Plastique : le Conseil d’Etat annule le décret n°2021-1318 du 8 octobre 2021 relatif à l’obligation de présentation à la vente des fruits et légumes frais non transformés sans conditionnement composé pour tout ou partie de matière plastique (Conseil d’Etat, 9 décembre 2022, n°458440 et s)

Déc 12, 2022 | Environnement

Pour mémoire, l’article L. 541-15-10 du code de l’environnement, dans sa rédaction issue de l’article 77 de la loi « AGEC » du 10 février 2020, prévoit que les fruits et légumes frais non transformés doivent être commercialisés sans conditionnement composé pour tout ou partie de matière plastique (cf. alinéa 16 du III de l’article L. 541-15-10). Sont notamment exemptés de cette obligation « les fruits et légumes présentant un risque de détérioration lors de leur vente en vrac dont la liste est fixée par décret ». C’est précisément l’objet du décret n°2021-1318 du 8 octobre 2021, dont les dispositions ont été annulées par le Conseil d’Etat, aux termes de l’arrêt du 9 décembre 2022, n°458440, 453932, 459387, 459398.

Les dispositions du décret du 8 octobre 2021 ont été codifiées à l’article D. 541-334 du code de l’environnement. Celui-ci :

  • définit les termes « Fruits et légumes », « Fruits et légumes frais non transformés », « Conditionnement » et « Matière plastique » (cf. article D. 541-334, I)
  • diste les fruits et légumes exemptés de l’obligation de vente sans conditionnement en plastique (cf. article D. 541-334, II) ;
  • fixe des dispositions transitoires afin de permettre « l’écoulement des stocks d’emballage ».

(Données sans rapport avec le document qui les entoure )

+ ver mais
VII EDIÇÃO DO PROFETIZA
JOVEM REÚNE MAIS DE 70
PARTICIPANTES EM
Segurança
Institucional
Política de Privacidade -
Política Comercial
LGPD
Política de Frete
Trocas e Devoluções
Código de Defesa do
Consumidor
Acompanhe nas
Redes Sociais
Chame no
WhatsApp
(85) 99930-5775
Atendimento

Plusieurs requérants ont contesté la légalité du décret du 8 octobre 2021. Ils soutenaient notamment que les dispositions du décret attaqué seraient illégales dès l’instant où le décret prévoit, à terme, d’interdire des conditionnements en plastique pour tous les fruits et légumes frais non transformés, alors que le législateur avait en particulier exclu de cette interdiction ceux qui présentent un risque de détérioration.

Aux termes de la décision commentée du 9 décembre 2022, le Conseil d’Etat a jugé que le décret a, en effet, méconnu les dispositions prévues à l’article L. 541-15-10 et, par voie de conséquence, l’a annulé.

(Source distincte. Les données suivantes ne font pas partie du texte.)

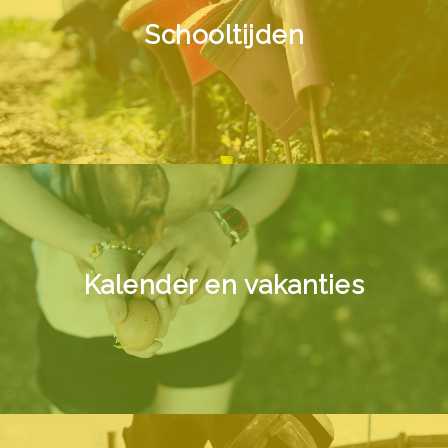
Schooltijden
Kalender en vakanties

Après avoir rappelé le cadre juridique du litige et plus particulièrement, les dispositions prévues aux articles L. 541-15-10 et D. 541-334 du code de l’environnement, la Haute juridiction relève que le législateur s’est borné à confier au pouvoir règlementaire le soin de fixer la liste des fruits et légumes qui devaient être exemptés « à titre permanent » de l’interdiction d’utiliser un conditionnement en plastique.

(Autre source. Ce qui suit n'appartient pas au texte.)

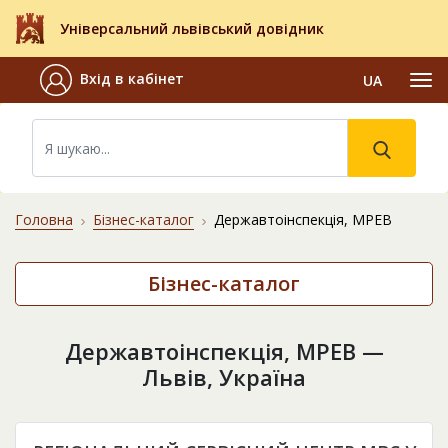
Універсальний львівський довідник
Вхід в кабінет
UA
Головна
Бізнес-каталог
Державтоінспекція, МРЕВ
Бізнес-каталог
Державтоінспекція, МРЕВ —
Львів, Україна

Or, le juge administratif souligne que les dispositions du décret litigieux ont non seulement étendu le champ de l’exemption, en y incluant des fruits et légumes qui ne présentaient pas nécessairement de risque de détérioration, mais elles prévoient, en outre, que de telles exemptions sont « temporaires ». Dans ces conditions, le Conseil d’Etat juge que le pouvoir règlementaire a méconnu les dispositions de l’article L. 541-15-10. Pour justifier l’annulation de l’intégralité des dispositions de l’article R. 541-334 issu du décret attaqué, le juge administratif souligne qu’elles sont « indissociables ». Plus précisément, il relève que le champ d’application des mesures transitoires définies au III « est défini comme portant sur les fruits et légumes qui ne figurent pas dans la liste prévue au II de cet article » et que les définitions fixées au I « ne peuvent recevoir d’application autonome ».

Enfin, le Conseil d’Etat n’a pas considéré qu’il était nécessaire, en l’espèce, de moduler les effets de sa décision dans le temps, en limitant par exemple, les effets de l’annulation que pour l’avenir. L’arrêt souligne sur ce point que « Cette annulation […] n’emporte à elle seule aucune conséquence manifestement excessive au regard de l’intérêt des opérateurs économiques concernés ».

Aux termes de cette décision, le Conseil d’Etat ne se prononce pas directement sur la légalité de l’interdiction des conditionnements en matière plastique des fruits et légumes sur les points de vente, laquelle n’est pas remise en cause. En application de cette décision, l’Etat sera uniquement tenu d’édicter un nouveau décret prévoyant la liste exhaustive des fruits et légumes exemptés de l’interdiction en raison « du risque de détérioration ». Au demeurant, il convient de corréler cette interdiction avec l’objectif de réduction des déchets d’emballage fixée par la proposition de révision de la règlementation européenne sur les emballages et les déchets d’emballage, présentée le 30 novembre dernier par la Commission européenne (article à lire ici).